Par Gilles Martin (chroniqueur exclusif) – Président du cabinet de conseil en stratégie et management PMP
98% !
C’est le pourcentage des personnes qui ont fait l’expérience
au travail de comportements incivils, grossiers, impolis. Ils déclarent se
faire rudoyer au moins une fois par semaine.
C’est le résultat d’une enquête menée par deux
universitaires américains, Christine Porath et Christine Pearson, et à laquelle elles consacrent un article
dans le numéro de janvier-février de la Harvard Business Review.
L’enquête a été menée aux Etats-Unis et au Canada, en
interrogeant 14 000 personnes pour comprendre les types, les causes, les
coûts et les remèdes à ces incivilités.
Ce qui est sûr, c’est que quelqu’un victime d’impolitesse
régira plutôt négativement.
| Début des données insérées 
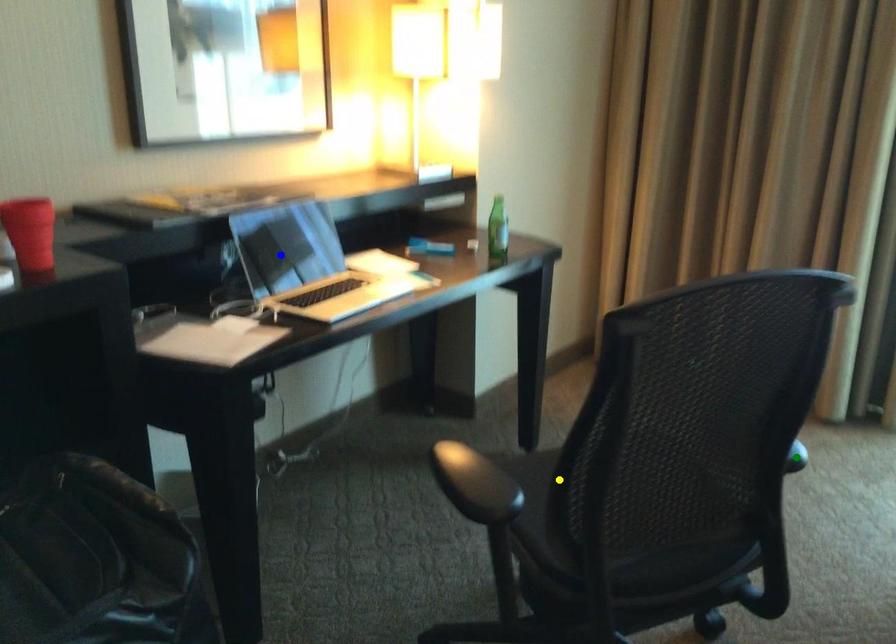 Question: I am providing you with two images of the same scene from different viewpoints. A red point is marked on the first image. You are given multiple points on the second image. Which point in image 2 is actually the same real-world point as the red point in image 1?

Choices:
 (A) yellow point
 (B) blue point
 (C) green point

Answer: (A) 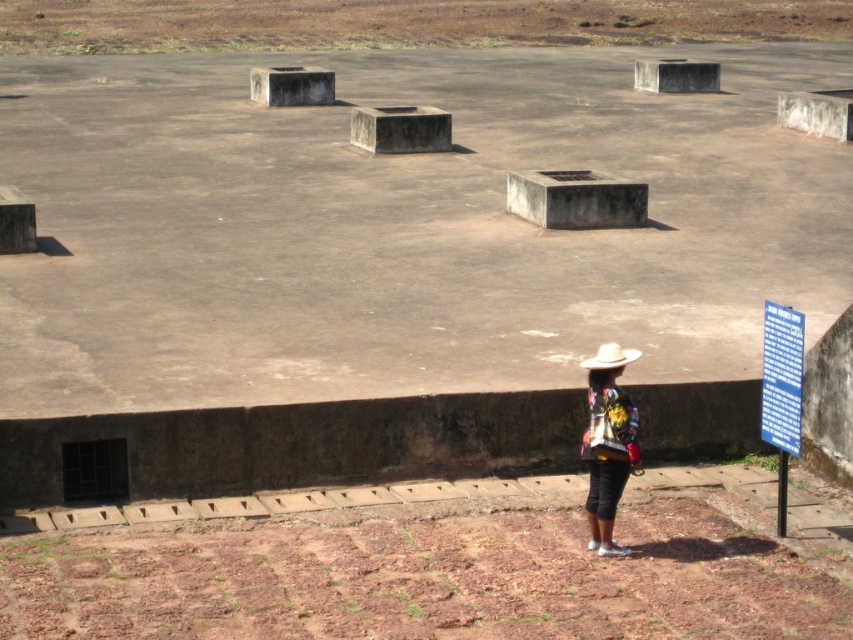 Does floral fabric jacket at lower right have a smaller size compared to white matte cowboy hat at lower right?

Yes.

Is floral fabric jacket at lower right below white matte cowboy hat at lower right?

Correct, floral fabric jacket at lower right is located below white matte cowboy hat at lower right.

Describe the element at coordinates (607, 444) in the screenshot. I see `floral fabric jacket at lower right` at that location.

Locate an element on the screen. The height and width of the screenshot is (640, 853). floral fabric jacket at lower right is located at coordinates (607, 444).

Is brown dirt field at upper center further to the viewer compared to floral fabric jacket at lower right?

Yes, it is.

Identify the location of brown dirt field at upper center. (403, 22).

Is brown dirt field at upper center shorter than white matte cowboy hat at lower right?

In fact, brown dirt field at upper center may be taller than white matte cowboy hat at lower right.

Who is taller, brown dirt field at upper center or white matte cowboy hat at lower right?

With more height is brown dirt field at upper center.

Does point (796, 38) come in front of point (589, 364)?

No, (796, 38) is behind (589, 364).

Find the location of a particular element. This screenshot has height=640, width=853. brown dirt field at upper center is located at coordinates (403, 22).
Les collaborateurs sont moins créatifs lorsqu’ils se
sentent insuffisamment respectés ; certains même ne le supportent pas et
quittent l’entreprise.
Pas besoin d’aller aux Etats-Unis ou au Canada pour
retrouver des situations connues dans les exemples proposés par les auteurs.
C’est ce manager, « The Boss », qui s’énerve
contre ses collaborateurs quand quelque chose ne tourne pas comme il le voudrait, traitant les uns d’incapables, les
autres de nuls. Et il est comme ça aussi, souvent, avec les clients. C’est un
dur, un vrai, il ne se laisse pas faire….On le déteste, surtout si il arrive à
faire croire à ses supérieurs, le « Big Boss », qu’il est un manager
qui « en a » et qui mène les affaires comme un chef.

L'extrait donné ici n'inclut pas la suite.